Wednesday, June 25, 2008

Humanity At Stake

Earlier today I was at a local bubble tea shop (Meesum for you local readers) with some friends and we started talking about the current state of Taiwan. Obviously bringing up the lackluster TAIEX of late, and also the concessions President Ma has made in one month. Turns out that we were talking louder than we thought and a Caucasian girl overheard our conversation and stepped into the shop and asked if she could hear our views on the subject. We briefly described where we stood, one of my friends also on the DPP side, and the other leaning KMT.

The girl proceeded to describe where her curiosity stems from- that being that her girlfriend is from Taiwan and that her girlfriend's mom and dad had opposing views (DPP for mom, KMT for dad). She seemed genuinely interested in learning more about the history and complications of Taiwan and so I took the chance to recommend a book that I just recently read as well, "Humanity At Stake: China's Aggression, Taiwan's Democracy, and 23 Million Citizens' Human Rights to Self-Determination," written by Abe Young. She says she will be starting at the University of Washington in the fall, so perhaps we'll run into her again and see if she has formed her own views by then. Looking back, that situation almost closely resembled what the book, Humanity at Stake, is about- a dialogue between an American, a Taiwanese, and a Chinese. Except, in our case it was an American, a DPP, and a KMT.

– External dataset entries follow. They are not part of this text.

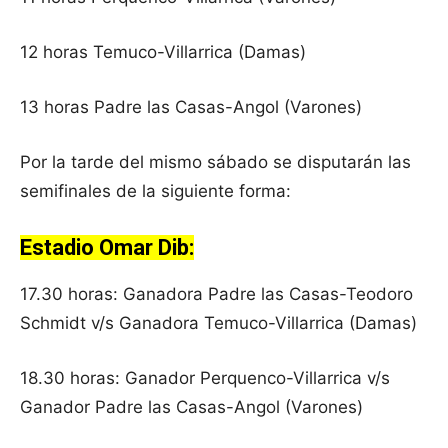
12 horas Temuco-Villarrica (Damas)
13 horas Padre las Casas-Angol (Varones)
Por la tarde del mismo sábado se disputarán las
semifinales de la siguiente forma:
Estadio Omar Dib:
17.30 horas: Ganadora Padre las Casas-Teodoro
Schmidt v/s Ganadora Temuco-Villarrica (Damas)
18.30 horas: Ganador Perquenco-Villarrica v/s
Ganador Padre las Casas-Angol (Varones)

My short review on the book:

It's a very short book, easily readable in less than an hour while still being able to cover, for the most part, a brief yet complete history of Taiwan. The history was mainly conveyed as footnotes and side blurbs, while the main part of this book dealt with the dialogue that occurred between Abe and two of his coworkers. Abe being a Taiwanese-American, and his two coworkers, one a Chinese Mainlander, and the other an American. It's an issue that all Taiwanese-Americans have probably dealt with at one time or another- someone asking you, "Isn't Taiwanese the same as Chinese?" Anyways, this book is a must read for any Taiwanese, Chinese, or even Americans who are interested in getting straight to the point of what the deal with Taiwan is all about. This will easily go down as my first recommendation for anyone to read if they wanted to get up to date about Taiwan in less than an hour. It takes a novel approach towards the Taiwan issue by focusing on the human rights aspect of 23 million people of Taiwan, instead of on the issue of simply "Taiwanese" identity.

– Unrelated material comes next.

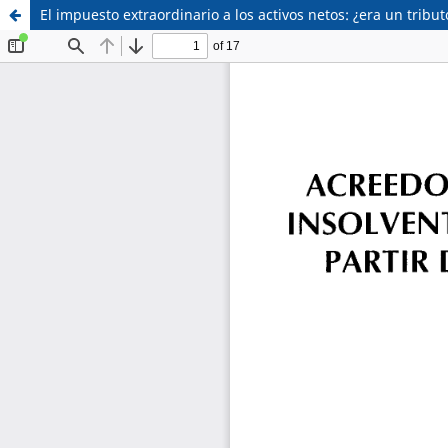
El impuesto extraordinario a los activos netos: ¿era un tribut
Sistema de
Facultad de
Bibliotecas
Derecho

I bought this book, so if you know me, I'd be more than happy to let you borrow it for a read. :) Just leave let me know via phone, e-mail, comment here, Facebook comment, MSN, etc.

Sunday, June 22, 2008

Rice Dips Toes Into US-Taiwan Relations

I guess the U.S. is starting to feel left out in this KMT-CCP love-fest that has been going on. The U.S. Secretary of State, Condoleezza Rice, made some comments about the current relationship between Taiwan and U.S. in an interview with the WSJ here. Only a small part of the interview is about Taiwan, so you may want to skim it if you want to get straight to the Taiwan issue.

I've always found the U.S. position on Taiwan ironic, always seemingly playing both sides of the field. On one hand, they support Taiwan's international space, but at the same time discourages the type of "provocation" that Chen Shiu-bian apparently showed in promoting Taiwan as a country. Although, it's good to see that Rice recognized the real provocation from China (at least I think she was hinting at it- the 1,400 missiles aimed at Taiwan) in this line:
... we also want to make sure that China understands that it’s not just provocative behavior on the part of Taiwan that we would oppose, but provocative behavior on the part of China.
In other news, China will not allow the Chinese Tourists to Taiwan to participate in gambling, and "pornographic" activites... Yeah, whatever that means.

Thursday, June 19, 2008

Ma - Quick To Help China, But Leaves Taiwanese For Cabinet

Good point made in the Taipei Times today in an article called, "Ma using economy as a guise to push unification: groups." Here's an excerpt from the staff reporter:

“When heavy rainfalls caused flooding in the south, Ma said he would respect the system of government and let the Cabinet handle it,” he said.

“But when an earthquake hit Sichuan [in China], Ma and the first lady were so eager to participate in fundraising activities,” he said.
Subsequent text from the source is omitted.